> _What is needed_:
Omit every picture and return the rest of the data unaltered.

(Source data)
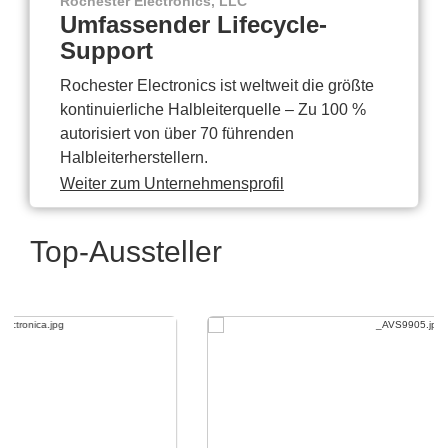
Rochester Electronics, LLC
Umfassender Lifecycle-
Support
Rochester Electronics ist weltweit die größte
kontinuierliche Halbleiterquelle – Zu 100 %
autorisiert von über 70 führenden
Halbleiterherstellern.
Weiter zum Unternehmensprofil
Top-Aussteller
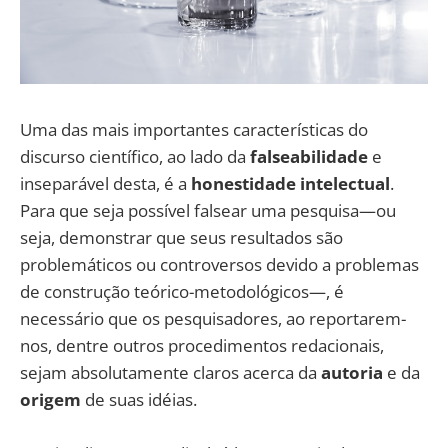
Uma das mais importantes características do
discurso científico, ao lado da
falseabilidade
e
inseparável desta, é a
honestidade intelectual
.
Para que seja possível falsear uma pesquisa—ou
seja, demonstrar que seus resultados são
problemáticos ou controversos devido a problemas
de construção teórico-metodológicos—, é
necessário que os pesquisadores, ao reportarem-
nos, dentre outros procedimentos redacionais,
sejam absolutamente claros acerca da
autoria
e da
origem
de suas idéias.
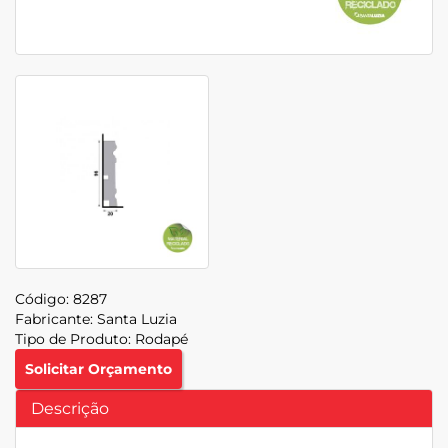
Código:
8287
Fabricante:
Santa Luzia
Tipo de Produto:
Rodapé
Solicitar Orçamento
Descrição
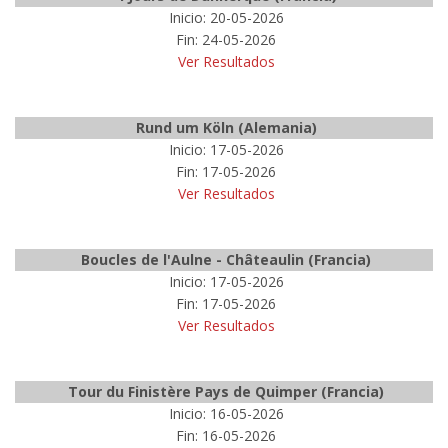
Inicio: 20-05-2026
Fin: 24-05-2026
Ver Resultados
Rund um Köln (Alemania)
Inicio: 17-05-2026
Fin: 17-05-2026
Ver Resultados
Boucles de l'Aulne - Châteaulin (Francia)
Inicio: 17-05-2026
Fin: 17-05-2026
Ver Resultados
Tour du Finistère Pays de Quimper (Francia)
Inicio: 16-05-2026
Fin: 16-05-2026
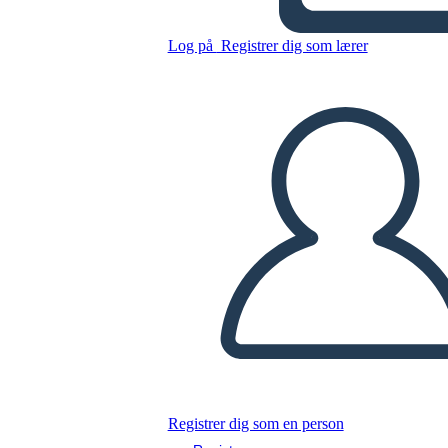
Log på
Registrer dig som lærer
Kopier dette storyboard
LAVE ET STORYBOARD
AFSPIL DIASSHOW
LÆS FOR MIG
Registrer dig som en person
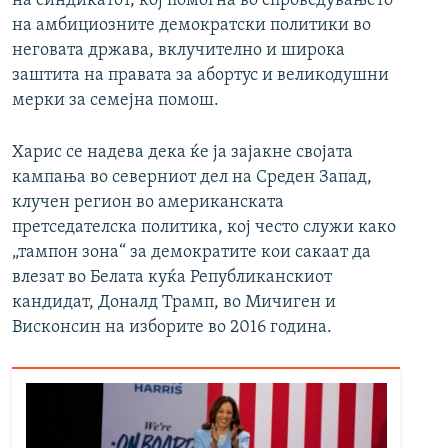
на синдикатот, кој помогна во спроведувањето
на амбициозните демократски политики во
неговата држава, вклучително и широка
заштита на правата за абортус и великодушни
мерки за семејна помош.
Харис се надева дека ќе ја зајакне својата
кампања во северниот дел на Среден Запад,
клучен регион во американската
претседателска политика, кој често служи како
„тампон зона“ за демократите кои сакаат да
влезат во Белата куќа Републиканскиот
кандидат, Доналд Трамп, во Мичиген и
Висконсин на изборите во 2016 година.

> _Answer area_:
Rochester Electronics, LLC
Umfassender Lifecycle-
Support
Rochester Electronics ist weltweit die größte
kontinuierliche Halbleiterquelle – Zu 100 %
autorisiert von über 70 führenden
Halbleiterherstellern.
Weiter zum Unternehmensprofil
Top-Aussteller
Uma das mais importantes características do
discurso científico, ao lado da
falseabilidade
e
inseparável desta, é a
honestidade intelectual
.
Para que seja possível falsear uma pesquisa—ou
seja, demonstrar que seus resultados são
problemáticos ou controversos devido a problemas
de construção teórico-metodológicos—, é
necessário que os pesquisadores, ao reportarem-
nos, dentre outros procedimentos redacionais,
sejam absolutamente claros acerca da
autoria
e da
origem
de suas idéias.
Código:
8287
Fabricante:
Santa Luzia
Tipo de Produto:
Rodapé
Solicitar Orçamento
Descrição
Inicio: 20-05-2026
Fin: 24-05-2026
Ver Resultados
Rund um Köln (Alemania)
Inicio: 17-05-2026
Fin: 17-05-2026
Ver Resultados
Boucles de l'Aulne - Châteaulin (Francia)
Inicio: 17-05-2026
Fin: 17-05-2026
Ver Resultados
Tour du Finistère Pays de Quimper (Francia)
Inicio: 16-05-2026
Fin: 16-05-2026
Log på
Registrer dig som lærer
Kopier dette storyboard
LAVE ET STORYBOARD
AFSPIL DIASSHOW
LÆS FOR MIG
Registrer dig som en person
на синдикатот, кој помогна во спроведувањето
на амбициозните демократски политики во
неговата држава, вклучително и широка
заштита на правата за абортус и великодушни
мерки за семејна помош.
Харис се надева дека ќе ја зајакне својата
кампања во северниот дел на Среден Запад,
клучен регион во американската
претседателска политика, кој често служи како
„тампон зона“ за демократите кои сакаат да
влезат во Белата куќа Републиканскиот
кандидат, Доналд Трамп, во Мичиген и
Висконсин на изборите во 2016 година.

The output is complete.